The past week was all about money.
It started with a fascinating discussion, about what constitutes good money, with Tim Peterson, founder of Cane Island Alternative Advisors and author of “The Debauchery of Currency: A Bloody History of Money.”
As explained in Tim’s latest book, there is a reason why the dollar became the dominant global currency whereas parmesan cheese wheels - still used in some parts of Italy as collateral for loans - did not.
Although parmigiano reggiano is a necessity at Patsy’s (my family’s favorite Italian restaurant while growing up in New York), it doesn’t meet the qualifications for good money.
In order for money to be good, it needs to be portable, durable, divisible, scarce and accepted. Sorry, but cheese just doesn’t cut it (I think there might be some sort of a pun here).
According to Tim, good money also requires the embodiment of work which is supported with some kind of societal contribution. The work can be in the form of physical labor like farming, or it can be intangible such as information on how to do a job. Regardless, in the absence of work, money carries no value.
It is for this reason that governments can’t simply pay people to sit home and binge-watch Netflix. When governments attempt to circumvent work in this manner, they end up devaluing their currency and causing inflation. And as history has shown, time and time again, such currency debasement almost always culminates in civil unrest and revolution.
A few days after publishing my podcast episode with Tim, I gave some of my inflated good money to Fandango in exchange for tickets to see “Dumb Money,” a film recounting the meme stock mayhem of 2021 where retail investors stuck it to the hedge fund managers who had been, abusively, shorting shares of a video retailer known as GameStop ($GME).
Believing that $GME stock was undervalued and possessed an implausibly high short-interst ratio, the retail investors - who had been congregating in a Reddit chat group called WallStreetBets - began vigorously “crowdbuying” shares of the stock.
Because there were far more shares borrowed than had existed in the float (a mathematical impossibility without shenanigans), their buying frenzy created a short squeeze which led to hedge funds, with large short positions, suffering billions of dollars in losses.
Being that I had been covering this story very closely while it was unfolding (check out links below), I didn’t mind spending some inflating good money to watch “Dumb Money,” a movie that I would gladly give 3 stars (the highest rating on the Victoria Jackson movie rating scale). “Dumb Money” was at least as good as “Easy Money,” the 1983 film starring Rodney Dangerfield, which cost 500% less to see, in the theaters, 40 years ago.
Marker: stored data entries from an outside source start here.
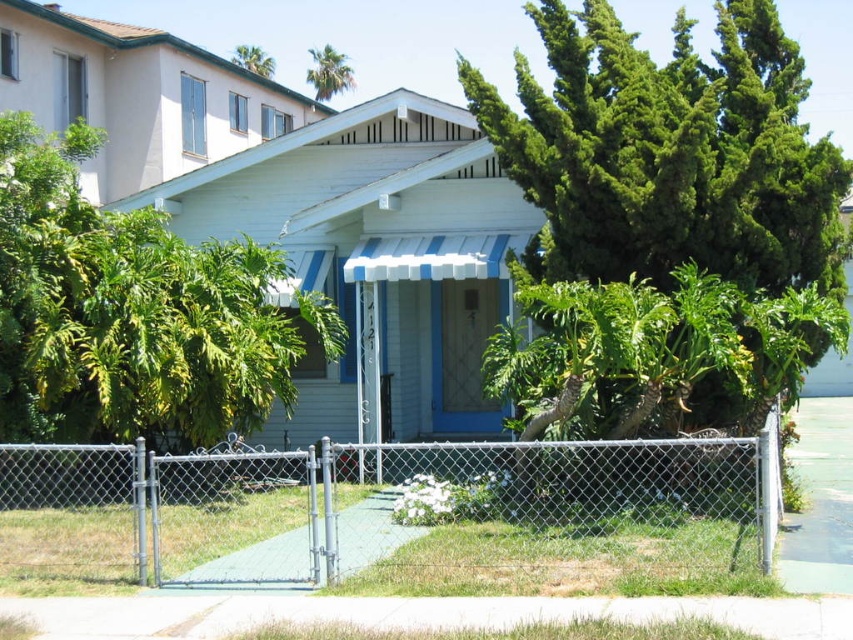 You are standing in front of the house and see a point at coordinates (372, 509). Based on the scene description, what object is located at that point?

The point at coordinates (372, 509) corresponds to the metallic silver fence at lower left.

You are a landscape architect designing a garden around the house. You need to place a new bench between the green leafy tree at left and the green leafy palm tree at upper center. Which tree should the bench be closer to if you want it to be closer to the taller tree?

The bench should be closer to the green leafy palm tree at upper center because it is taller than the green leafy tree at left. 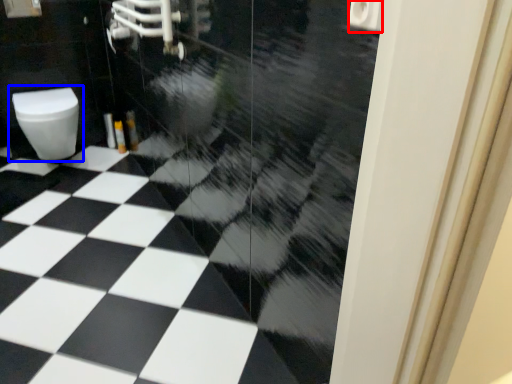 Question: Which of the following is the closest to the observer, toilet paper (highlighted by a red box) or toilet (highlighted by a blue box)?

Choices:
 (A) toilet paper
 (B) toilet

Answer: (A) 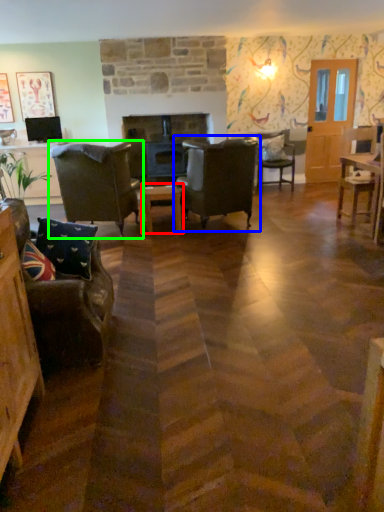 Question: Estimate the real-world distances between objects in this image. Which object is closer to table (highlighted by a red box), chair (highlighted by a blue box) or chair (highlighted by a green box)?

Choices:
 (A) chair
 (B) chair

Answer: (A) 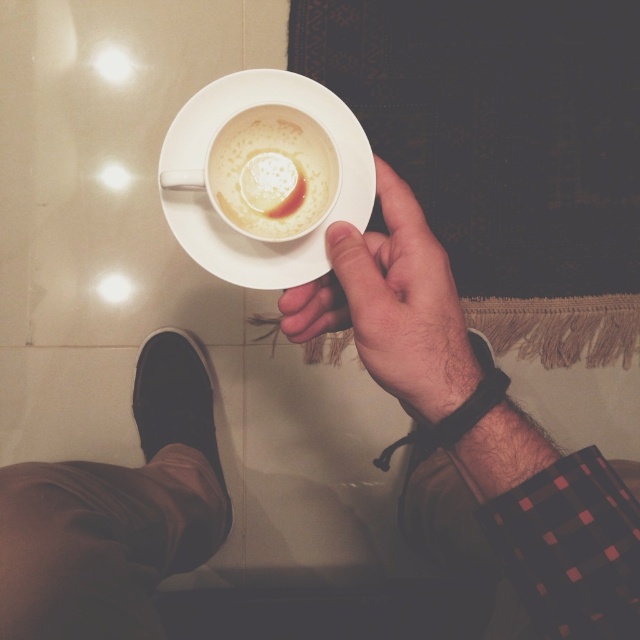 Which of these two, white matte saucer at center or black suede shoe at lower left, stands shorter?

white matte saucer at center is shorter.

Is white matte saucer at center smaller than black suede shoe at lower left?

Correct, white matte saucer at center occupies less space than black suede shoe at lower left.

Is point (214, 228) in front of point (179, 420)?

Yes.

Identify the location of white matte saucer at center. (212, 198).

Is white matte saucer at center positioned in front of white matte cup at center?

Yes, it is.

Can you confirm if white matte saucer at center is positioned above white matte cup at center?

Indeed, white matte saucer at center is positioned over white matte cup at center.

Describe the element at coordinates (212, 198) in the screenshot. I see `white matte saucer at center` at that location.

Identify the location of white matte saucer at center. This screenshot has height=640, width=640. (212, 198).

From the picture: Does smooth skin hand at center have a lesser width compared to black suede shoe at lower left?

Indeed, smooth skin hand at center has a lesser width compared to black suede shoe at lower left.

Describe the element at coordinates (392, 305) in the screenshot. Image resolution: width=640 pixels, height=640 pixels. I see `smooth skin hand at center` at that location.

Image resolution: width=640 pixels, height=640 pixels. In order to click on smooth skin hand at center in this screenshot , I will do `click(392, 305)`. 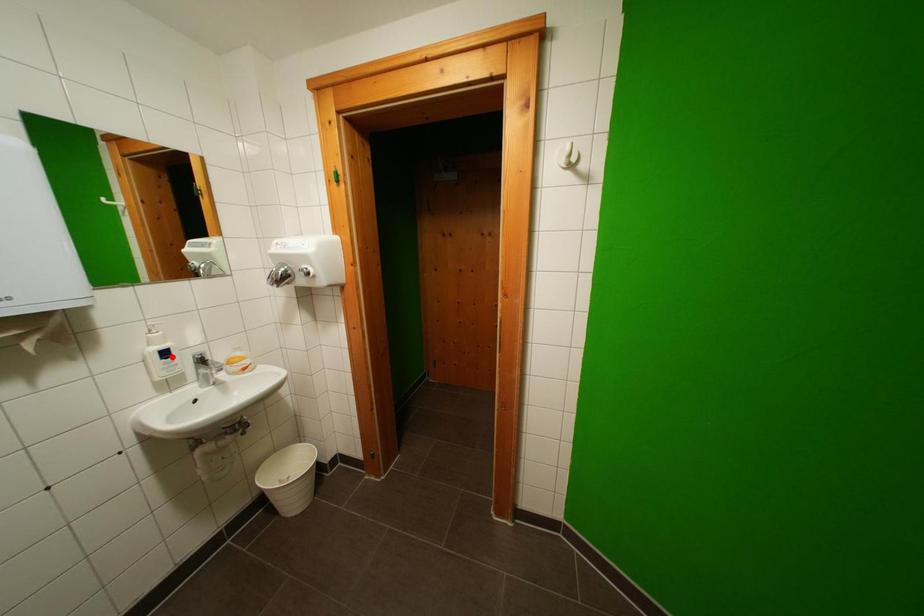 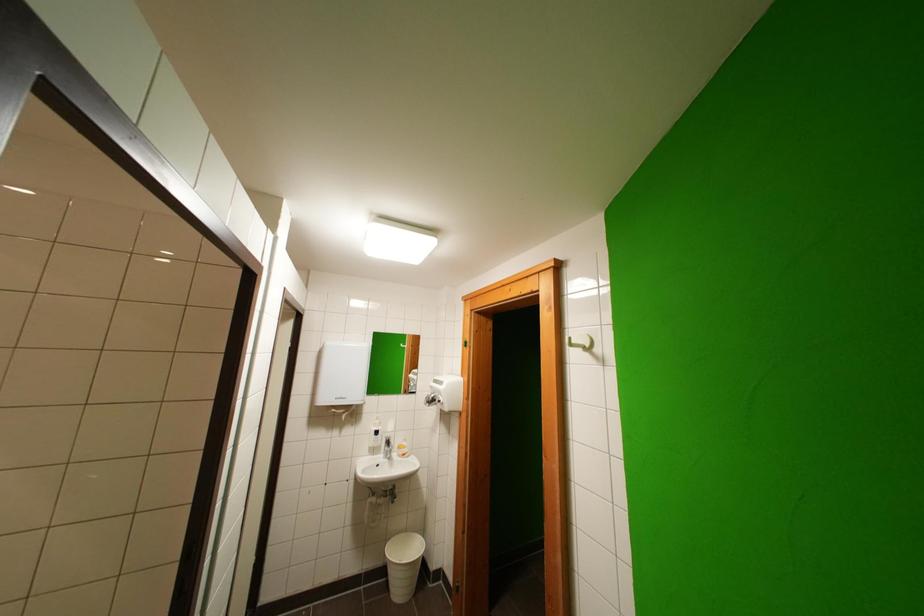 The point at the highlighted location is marked in the first image. Where is the corresponding point in the second image?

(383, 436) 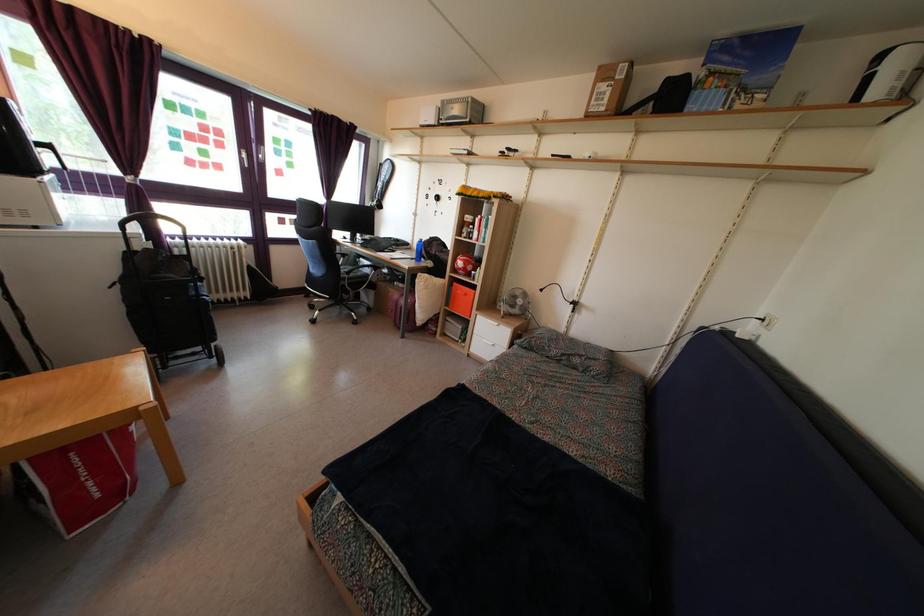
Furthermore, not requiring a Barbie-pink dress code for entrance made “Dumb Money” even more worth the inflated price of admission.
For those who don’t know, dumb money is a term unaffectionately used by Wall Street insiders to describe the money of retail investors. It should go without saying that dumb money is the antithesis of smart money, which just so happens to be how Wall Street insiders characterize their own money. This institutional smart money should not be confused with A.I. smart money which is the money that will soon have a mind of its own. But that’s a story for another day.
Now, I’m going to let you in on a little, very known, secret. When it comes to investment money, the brainpower of its holder is irrelevant. Jackasses can hold smart money just as scholars can possess dumb money. Smart money has nothing whatsoever to do with intellect and everything to do with information accessibility.
The greater and earlier the access to information, the smarter the money seems to be. This is why public-servant money seems to be the most brilliant money of all.
No wonder why ETFs, which track congressional holdings, were launched earlier this year. Too bad there is not an ETF that shadows congressional portfolios in real-time (you know, like when the trades are actually placed as opposed to when they are begrudgingly disclosed).
Speaking of congress, you can see some of its members in the Dumb Money flick where a few scenes from the 2021 GameStop congressional hearing were reenacted. If you recall, this was that hearing where those with brilliant public-servant money tried to get to the bottom of how those with dumb money were able to outmaneuver those with smart money.
Since only so much content can fit into a 2-hour movie, the highlights of the infamous GameStop hearing can be found at:
Because of that very important congressional hearing, America’s markets, today, are free of fraud and manipulation, and most importantly, they now epitomize a level playing field where investors of all sizes and IQ scores have equal access to wealth creation.
Just kidding.
Today’s markets remain as undemocratized and restrictive as ever. Shorters still abuse small caps and markets still favor large institutional investors at the expense of small retail investors.
But not for long. As decentralization proliferates, retail is rising and will prove, once and for all, just how consequential their dumb money really is to the financial system.